The ball of wool rolled from Anne’s lap. All colour left her face. “Fitzwilliam,” she whispered, the name catching on her lips. “He is here.”

“Is he your brother?”

Anne nodded, a jerky, spasmodic motion. She began to tremble, a shivering that seemed to shake her whole slight frame.

Elizabeth chafed her hands. She waited until the girl’s wide, frightened eyes met hers. “I must know what manner of man he is. I saw anger in him—great anger. If he finds you, what will he do?”

“He will—,” Anne gasped, tears spilling over. “He will look at me with silence, disappointment.”

“Will he strike you?” Elizabeth pressed. “Will he do you any bodily harm? If there is the least danger of violence, I will go to my father this instant and we will lock the doors. He shall not pass the threshold.”

“No!” Anne clutched at Elizabeth’s fingers. “No, he is—he is proud, and he is stern, and he expects—so much—but he is good. He would never lift a hand to a woman. He is the most honourable man in England, and I have—” Her voice broke. “I have shamed him.”

Elizabeth sat back on her heels. She met Jane’s eyes over Anne’s bowed head. Jane’s expression was all pity and concern, but she gave a small, resolute nod.

“He is frantic,” Elizabeth said more gently. “He stopped me on the road. He looked like a man undone by fear. He believes you are dead, or lying somewhere in this cold without shelter.”

Anne gave a wretched sob and hid her face in Jane’s lap. “I cannot face him,” she whispered. “I cannot.”

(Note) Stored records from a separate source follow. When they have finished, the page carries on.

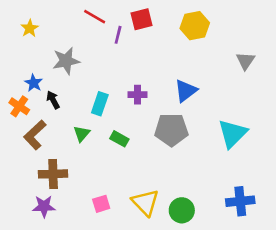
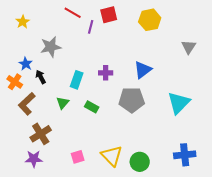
brown cross: (53, 174) -> (41, 134), turned -30

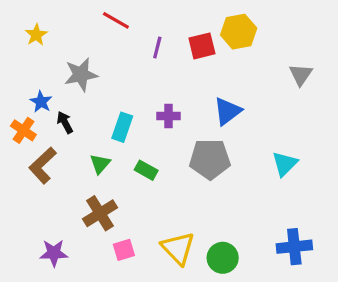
red square: (109, 15) -> (202, 46), moved
purple line: (91, 27) -> (157, 48), moved
cyan triangle: (179, 103) -> (285, 164), size x0.7
brown cross: (41, 134) -> (100, 213), moved

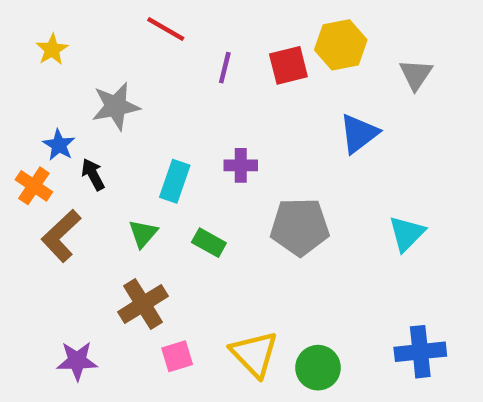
gray triangle: (301, 75) -> (416, 74), moved
blue triangle: (227, 111) -> (359, 134), moved

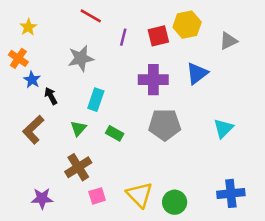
gray triangle: (416, 74) -> (228, 41), turned 30
gray star: (116, 106) -> (81, 58), moved
purple cross: (241, 165) -> (153, 80), moved, size x1.6
orange cross: (34, 186) -> (18, 58), moved

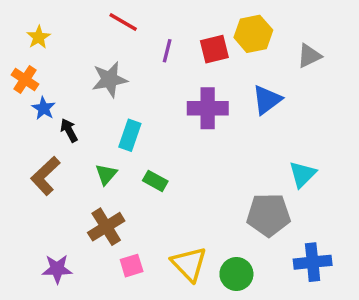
gray pentagon: (165, 125) -> (269, 215), moved

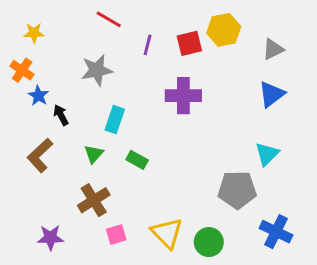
yellow star: (39, 37) -> (34, 33), turned 30
blue triangle: (267, 100) -> (272, 94), moved
blue cross: (313, 262) -> (276, 232), turned 32

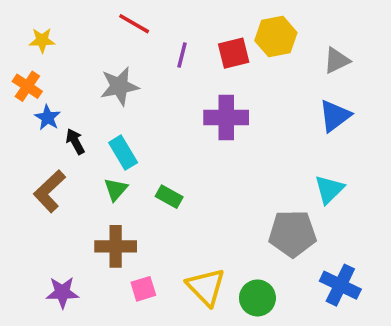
cyan rectangle: (115, 120) -> (123, 153), moved, turned -50
brown cross: (94, 200) -> (116, 246), turned 32

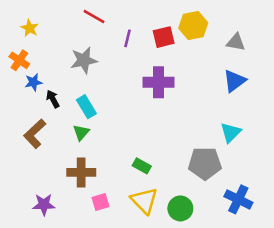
yellow star: (42, 40) -> (30, 28), turned 30
gray triangle: (337, 60) -> (236, 42), turned 36
blue star: (48, 118) -> (33, 82), turned 30
green rectangle: (169, 197) -> (142, 166), moved

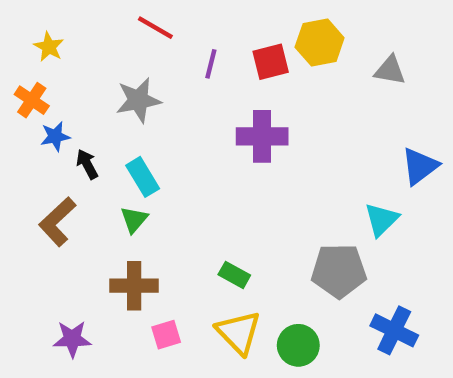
blue triangle: (234, 81) -> (420, 166), moved

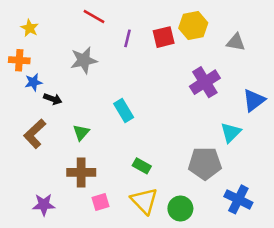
orange cross: (32, 100) -> (19, 60), turned -30
purple cross: (262, 136) -> (205, 82), moved, turned -32
black arrow: (87, 164) -> (53, 99), turned 138
cyan rectangle: (143, 177) -> (124, 111), moved

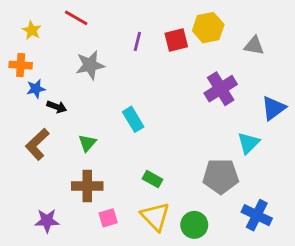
red line: (94, 16) -> (76, 18), moved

“You must,” Elizabeth said, firm but not unkind. “But you need not do it alone.” She rose. The wildness of the encounter was settling into a steadier resolve. “He is on the Meryton road. He will soon discover there are very few houses where a lady might be received.”

“We must tell Papa,” Jane said, smoothing Anne’s fair hair. “He will know how to manage the introduction.”

“Not yet,” Elizabeth said, unfastening her damp cloak with fingers that still shook a little.

“We must be prepared. When Anne’s brother arrives, he must not find a terrified runaway.

He must find a young girl received and protected by this family.

” She looked down at the weeping figure.

“We will not allow him to crush you, Anne. We shall see how formidable this gentleman remains when he finds himself opposed by five sisters.”

News from Meryton

They spoke at once, all three, when Anne’s sobs had subsided a little. But it was Jane who first found words that could be of any use.

“If he is here,” she said, “and if he is as you say—proud and severe, but not cruel—then it must be better that he should know you are safe than go on believing you are in danger.”